If you live close enough to HealthSpan's facilities and aren't worried about needing treatment anywhere else, than you might save a few bucks.
But like I've said before, the savings will be inconsequential if serious treatment is needed outside of their reach.
The last two companies are about as lean and mean as you can get and still quality to be considered creditable coverage under the ACA.
Molina is another HMO style company and offers coverage to a very limited number of doctors and hospitals around Ohio.
Until 2014 they were strictly a Medicaid provider and only offered insurance to people who were assigned to them from the state.
It's important not to confuse that coverage with the new individual coverage they started offering in the Health Insurance Marketplace in 2014. They are not the same thing.
This was the first year I became an appointed agent with them and so far the experience has been less than smooth.
Much like Righted Stealth Won, we've experienced substantial wait times trying to help clients and find it very difficult fixing problems for you.
I could almost copy and paste everything I said about Molina and put it here as well. These two companies share a very similar history.

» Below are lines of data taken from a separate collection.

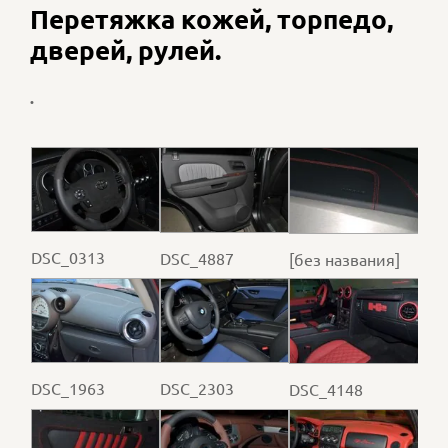
Перетяжка кожей, торпедо,
дверей, рулей.
.
DSC_0313
DSC_4887
[без названия]
DSC_1963
DSC_2303
DSC_4148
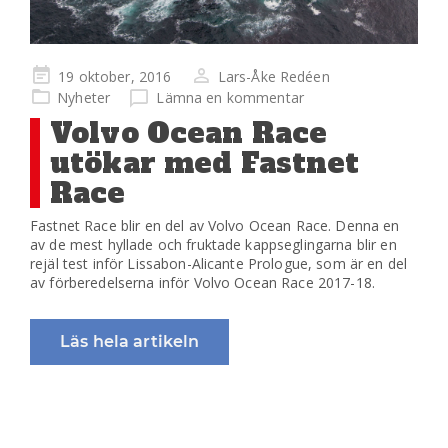
Publicerad
19 oktober, 2016
Lars-Åke Redéen
på
Nyheter
Lämna en kommentar
Volvo Ocean Race
utökar med Fastnet
Race
Fastnet Race blir en del av Volvo Ocean Race. Denna en
av de mest hyllade och fruktade kappseglingarna blir en
rejäl test inför Lissabon-Alicante Prologue, som är en del
av förberedelserna inför Volvo Ocean Race 2017-18.
Läs hela artikeln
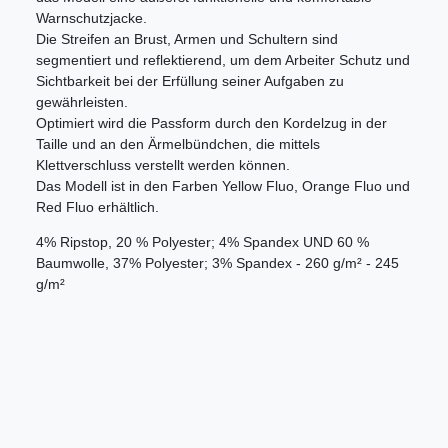
Warnschutzjacke.
Die Streifen an Brust, Armen und Schultern sind
segmentiert und reflektierend, um dem Arbeiter Schutz und
Sichtbarkeit bei der Erfüllung seiner Aufgaben zu
gewährleisten.
Optimiert wird die Passform durch den Kordelzug in der
Taille und an den Ärmelbündchen, die mittels
Klettverschluss verstellt werden können.
Das Modell ist in den Farben Yellow Fluo, Orange Fluo und
Red Fluo erhältlich.
4% Ripstop, 20 % Polyester; 4% Spandex UND 60 %
Baumwolle, 37% Polyester; 3% Spandex - 260 g/m² - 245
g/m²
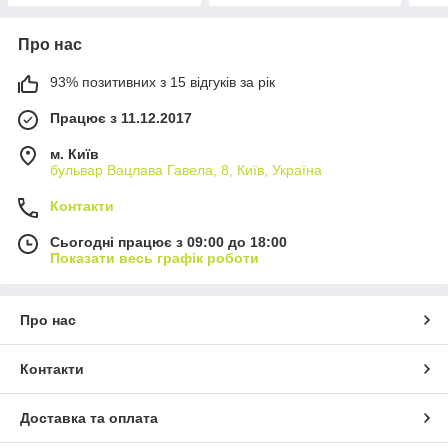
Про нас
93% позитивних з 15 відгуків за рік
Працює з 11.12.2017
м. Київ
бульвар Вацлава Гавела, 8, Київ, Україна
Контакти
Сьогодні працює з 09:00 до 18:00
Показати весь графік роботи
Про нас
Контакти
Доставка та оплата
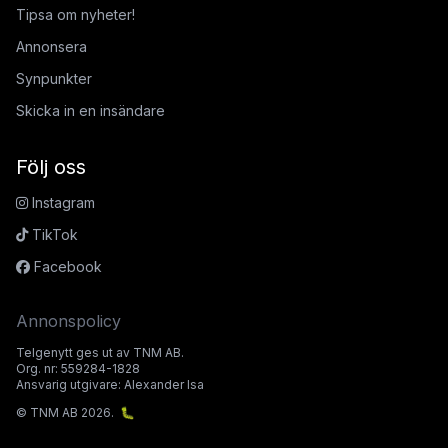
Tipsa om nyheter!
Annonsera
Synpunkter
Skicka in en insändare
Följ oss
Instagram
TikTok
Facebook
Annonspolicy
Telgenytt ges ut av TNM AB.
Org. nr: 559284-1828
Ansvarig utgivare: Alexander Isa
© TNM AB 2026.
🐛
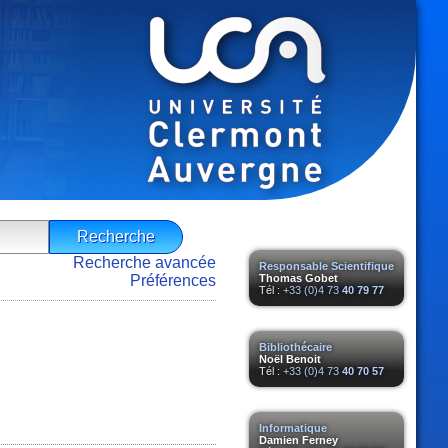
Recherche avancée
Responsable Scientifique
Préférences
Thomas Gobet
Tél :
+33 (0)4 73
40 79 77
Bibliothécaire
Noël Benoit
Tél :
+33 (0)4 73
40 70 57
Informatique
Damien Ferney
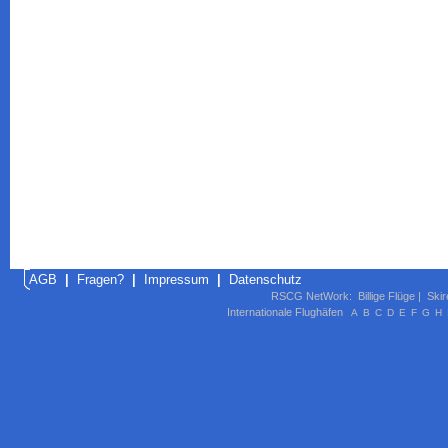
AGB
|
Fragen?
|
Impressum
|
Datenschutz
RSCG NetWork
:
Billige Flüge
|
Skir
Internationale Flughäfen
A
B
C
D
E
F
G
H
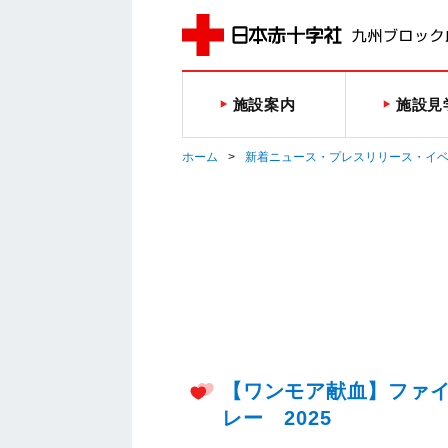
施設案内
施設見
ホーム
新着ニュース・プレスリリース・イ
【ワンモア献血】ファ
レー 2025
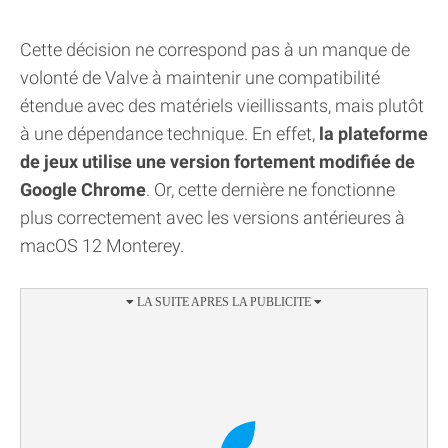
Cette décision ne correspond pas à un manque de
volonté de Valve à maintenir une compatibilité
étendue avec des matériels vieillissants, mais plutôt
à une dépendance technique. En effet,
la plateforme
de jeux utilise une version fortement modifiée de
Google Chrome
. Or, cette dernière ne fonctionne
plus correctement avec les versions antérieures à
macOS 12 Monterey.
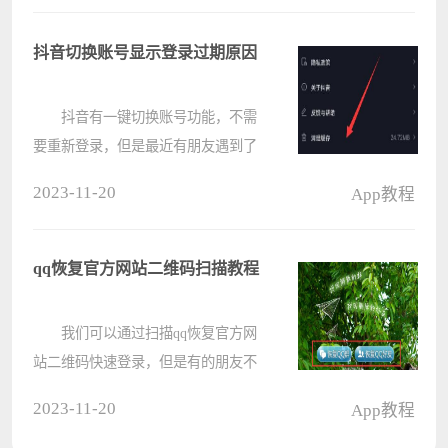
智能补帧在哪里?剪映智能补帧教程
1、首先导入视频素材后，点
抖音切换账号显示登录过期原因
击????
抖音有一键切换账号功能，不需
要重新登录，但是最近有朋友遇到了
抖音切换账号显示登录过期的问题，
2023-11-20
App教程
不知道是什么原因。 抖音切换账
号为什么显示登录过期： 一、缓
存数据 1、抖音的登录信????
qq恢复官方网站二维码扫描教程
我们可以通过扫描qq恢复官方网
站二维码快速登录，但是有的朋友不
知道怎么扫，其实只需要打开手机qq
2023-11-20
App教程
扫一扫就可以了。 qq恢复官方网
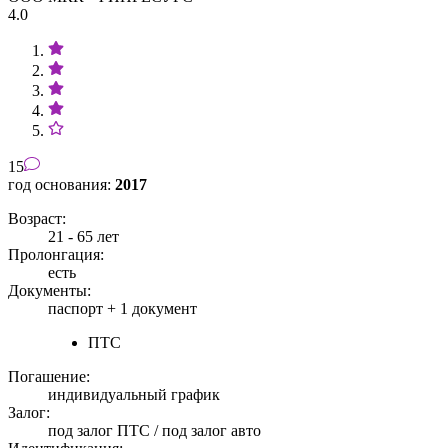
4.0
15
год основания:
2017
Возраст:
21 - 65 лет
Пролонгация:
есть
Документы:
паспорт +
1 документ
ПТС
Погашение:
индивидуальный график
Залог:
под залог ПТС / под залог авто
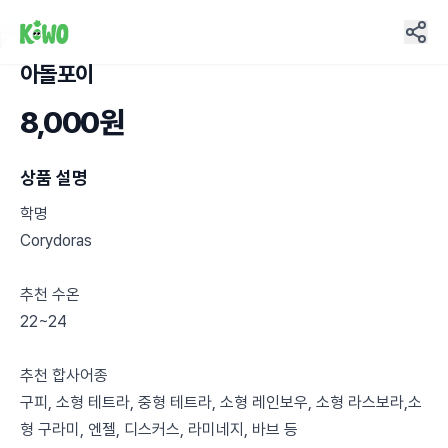
아돌포이
4
8,000원
상품 설명
학명
Corydoras
추천 수온
22~24
추천 합사어종
구피, 소형 테트라, 중형 테트라, 소형 레인보우, 소형 라스보라,소
형 구라미, 엔젤, 디스커스, 라미네지, 바브 등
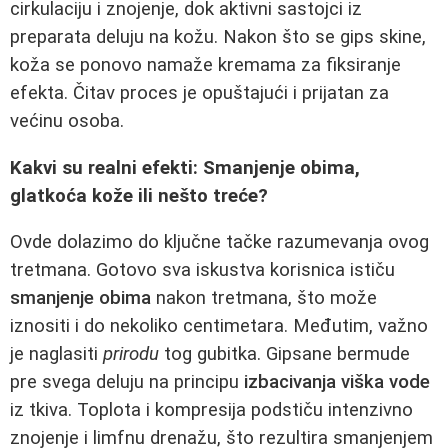
cirkulaciju i znojenje, dok aktivni sastojci iz
preparata deluju na kožu. Nakon što se gips skine,
koža se ponovo namaže kremama za fiksiranje
efekta. Čitav proces je opuštajući i prijatan za
većinu osoba.
Kakvi su realni efekti: Smanjenje obima,
glatkoća kože ili nešto treće?
Ovde dolazimo do ključne tačke razumevanja ovog
tretmana. Gotovo sva iskustva korisnica ističu
smanjenje obima
nakon tretmana, što može
iznositi i do nekoliko centimetara. Međutim, važno
je naglasiti
prirodu
tog gubitka. Gipsane bermude
pre svega deluju na principu
izbacivanja viška vode
iz tkiva. Toplota i kompresija podstiču intenzivno
znojenje i limfnu drenažu, što rezultira smanjenjem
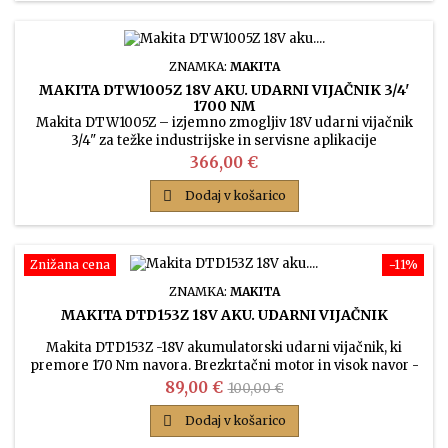
ZNAMKA:
MAKITA
MAKITA DTW1005Z 18V AKU. UDARNI VIJAČNIK 3/4'
1700 NM
Makita DTW1005Z – izjemno zmogljiv 18V udarni vijačnik
3/4" za težke industrijske in servisne aplikacije
Cena
366,00 €

Dodaj v košarico
Znižana cena
−11%
ZNAMKA:
MAKITA
MAKITA DTD153Z 18V AKU. UDARNI VIJAČNIK
Makita DTD153Z -18V akumulatorski udarni vijačnik, ki
premore 170 Nm navora. Brezkrtačni motor in visok navor -
to je pravi udarni vijačnik za resno uporabo.
Cena
Običajna
89,00 €
100,00 €
cena

Dodaj v košarico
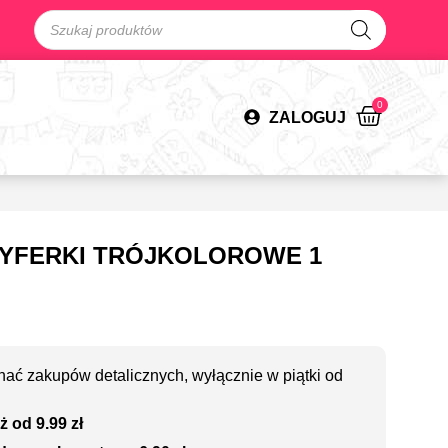
0
ZALOGUJ
CYFERKI TRÓJKOLOROWE 1
ać zakupów detalicznych, wyłącznie w piątki od
ż od 9.99 zł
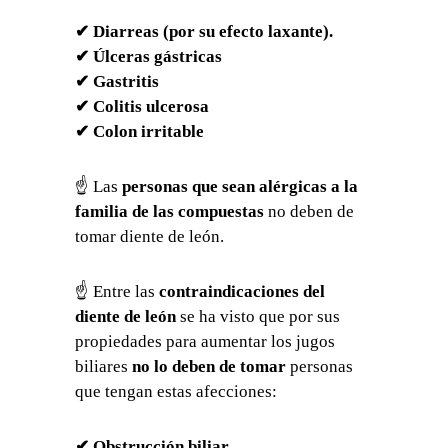
✔ Diarreas (por su efecto laxante).
✔ Úlceras gástricas
✔ Gastritis
✔ Colitis ulcerosa
✔ Colon irritable
☝ Las
personas que sean alérgicas a la
familia de las compuestas
no deben de
tomar diente de león.
☝ Entre las
contraindicaciones del
diente de león
se ha visto que por sus
propiedades para aumentar los jugos
biliares
no lo deben de tomar
personas
que tengan estas afecciones:
✔ Obstrucción biliar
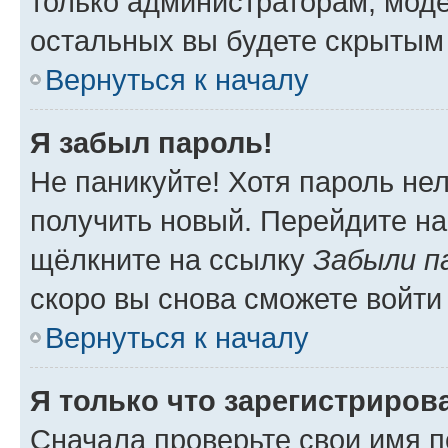
только администраторам, моде
остальных вы будете скрытым
Вернуться к началу
Я забыл пароль!
Не паникуйте! Хотя пароль не
получить новый. Перейдите на
щёлкните на ссылку
Забыли п
скоро вы снова сможете войти
Вернуться к началу
Я только что зарегистрирова
Сначала проверьте свои имя п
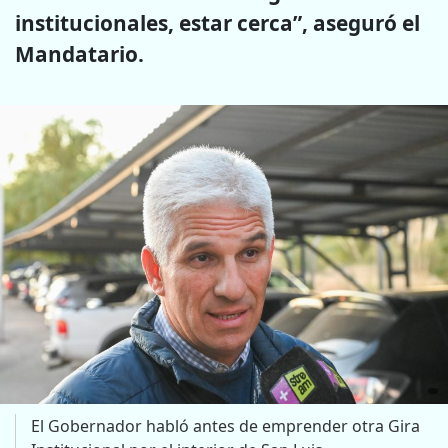
institucionales, estar cerca”, aseguró el
Mandatario.
El Gobernador habló antes de emprender otra Gira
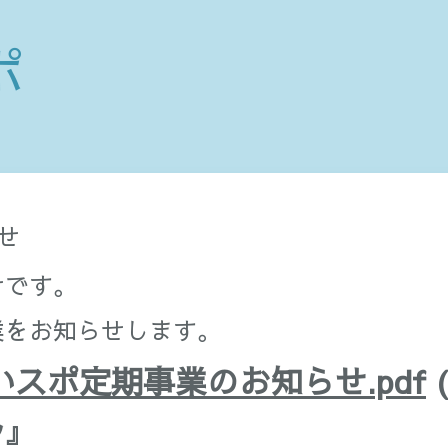
ポ
せ
せです。
業をお知らせします。
よいスポ定期事業のお知らせ.pdf
(
ツ』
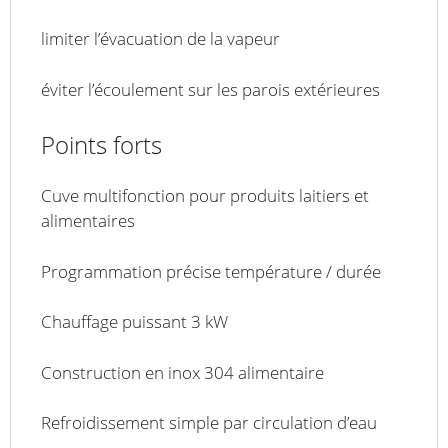
limiter l’évacuation de la vapeur
éviter l’écoulement sur les parois extérieures
Points forts
Cuve multifonction pour produits laitiers et
alimentaires
Programmation précise température / durée
Chauffage puissant 3 kW
Construction en inox 304 alimentaire
Refroidissement simple par circulation d’eau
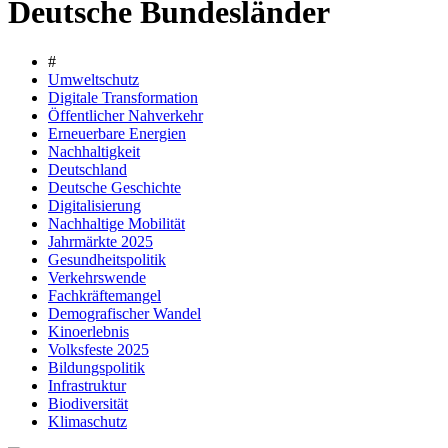
Deutsche Bundesländer
#
Umweltschutz
Digitale Transformation
Öffentlicher Nahverkehr
Erneuerbare Energien
Nachhaltigkeit
Deutschland
Deutsche Geschichte
Digitalisierung
Nachhaltige Mobilität
Jahrmärkte 2025
Gesundheitspolitik
Verkehrswende
Fachkräftemangel
Demografischer Wandel
Kinoerlebnis
Volksfeste 2025
Bildungspolitik
Infrastruktur
Biodiversität
Klimaschutz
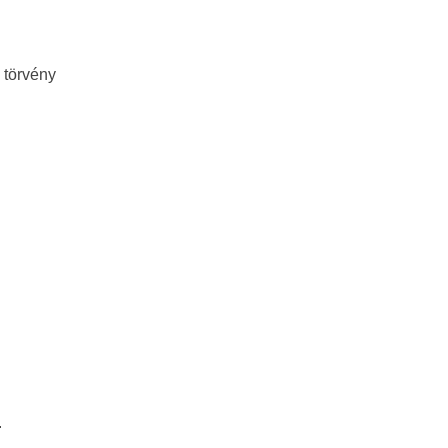
 törvény
.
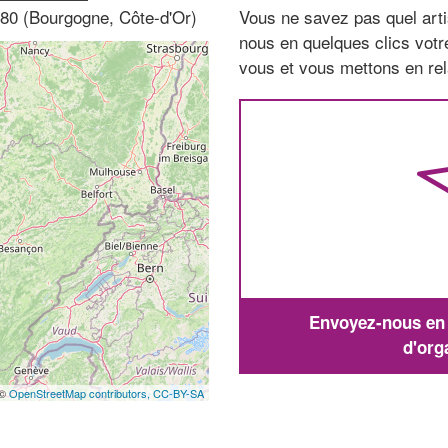
380 (Bourgogne, Côte-d'Or)
Vous ne savez pas quel arti
nous en quelques clics vot
vous et vous mettons en rela
Envoyez-nous en q
d'org
 ©
OpenStreetMap contributors,
CC-BY-SA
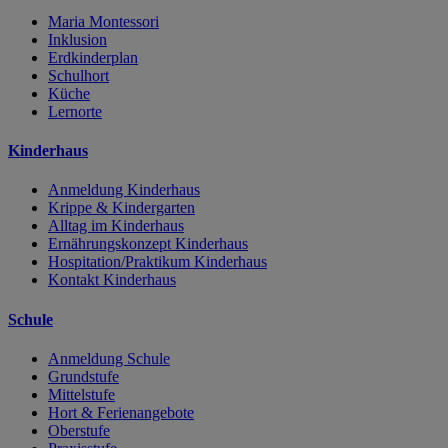
Maria Montessori
Inklusion
Erdkinderplan
Schulhort
Küche
Lernorte
Kinderhaus
Anmeldung Kinderhaus
Krippe & Kindergarten
Alltag im Kinderhaus
Ernährungskonzept Kinderhaus
Hospitation/Praktikum Kinderhaus
Kontakt Kinderhaus
Schule
Anmeldung Schule
Grundstufe
Mittelstufe
Hort & Ferienangebote
Oberstufe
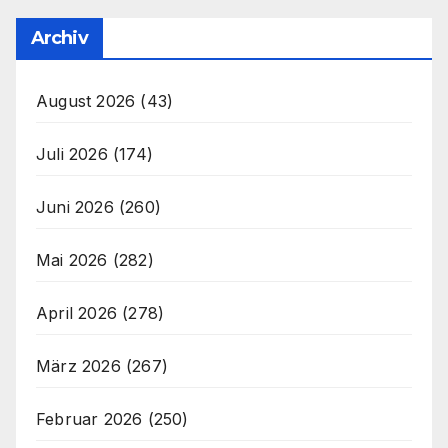
Archiv
August 2026
(43)
Juli 2026
(174)
Juni 2026
(260)
Mai 2026
(282)
April 2026
(278)
März 2026
(267)
Februar 2026
(250)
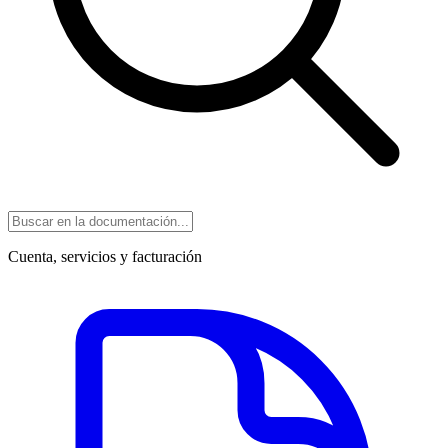
Cuenta, servicios y facturación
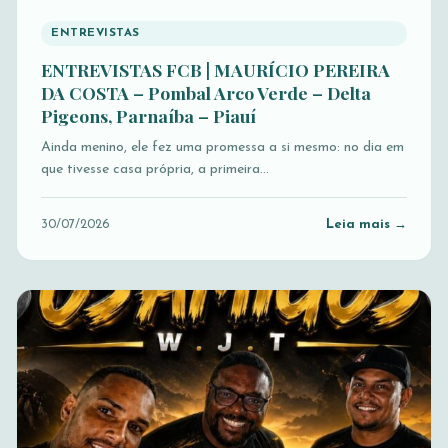
ENTREVISTAS
ENTREVISTAS FCB | MAURÍCIO PEREIRA
DA COSTA – Pombal Arco Verde – Delta
Pigeons, Parnaíba – Piauí
Ainda menino, ele fez uma promessa a si mesmo: no dia em
que tivesse casa própria, a primeira…
Leia mais →
30/07/2026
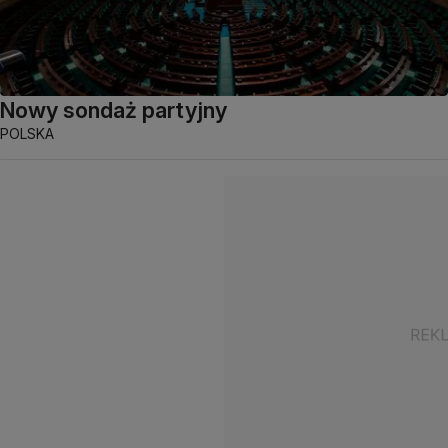
Nowy sondaż partyjny
POLSKA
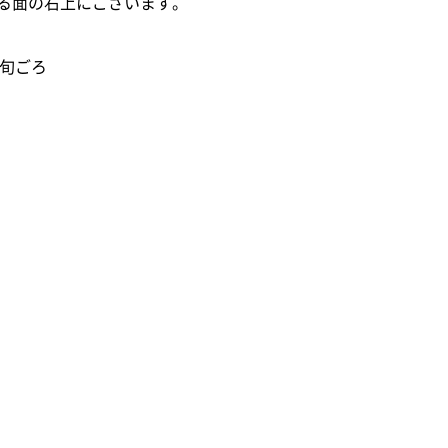
る面の右上にございます。
中旬ごろ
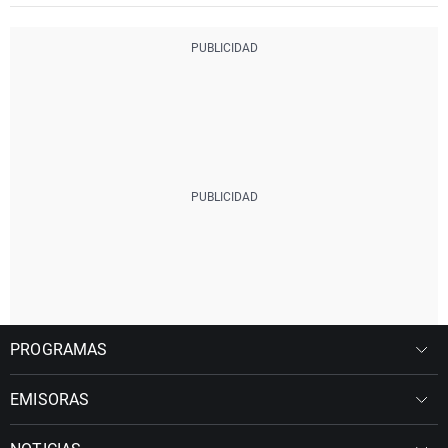
PROGRAMAS
EMISORAS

The biggest difference between CareSorce and Molina is that Molina works with agents where CareSorce forces you to deal with them directly.
That means someone like me or another independent agent wouldn't be able to help you get signed up with their health insurance.
The Bottom Line
Chances are (depending on your potential tax credit) you're going to get what you pay for if you bargain shop for your health insurance.
Once you walk away from the clearance rack you'll find Medical Mutual offering the best value of any insurance company in 2016.
Of course there are a few specialty brands, like Anthem and Aetna that might fit you better, but more often than not they are the exception to the rule.
Put each of these companies to the test for yourself and see where they fall.